» **Work to complete**:
Determine which lines of the records include the word "slonimfhi", and copy them.

» **Dataset entries**:
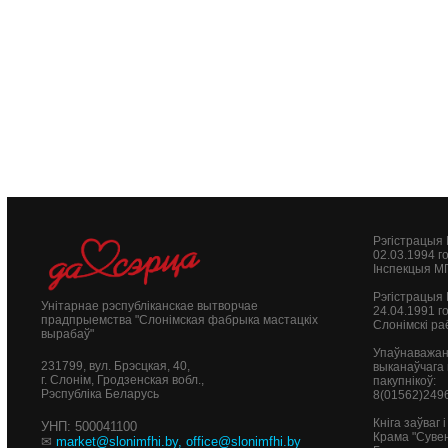
Рэгістрацыя
02.03.1994 г
Інспекцыя М
Рэгістрацыя
Унітарнае рэспубліканскае вытворчае
24.04.1991 г
прадпрыемства "Слонімская фабрыка мастацкіх
Слонімскі ра
вырабаў"
Упаўнаважан
231799, вул. Брэсцкая, 40,
выканаўчага 
г. Слонім, Гродзенская вобл.,
пакупнікоў:
Рэспубліка Беларусь
8(01562)249
Кніга заўваг
УНП: 500041100
Крама "Сувен
✉
market@slonimfhi.by
,
office@slonimfhi.by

» **Completed exercise**:
market@slonimfhi.by
office@slonimfhi.by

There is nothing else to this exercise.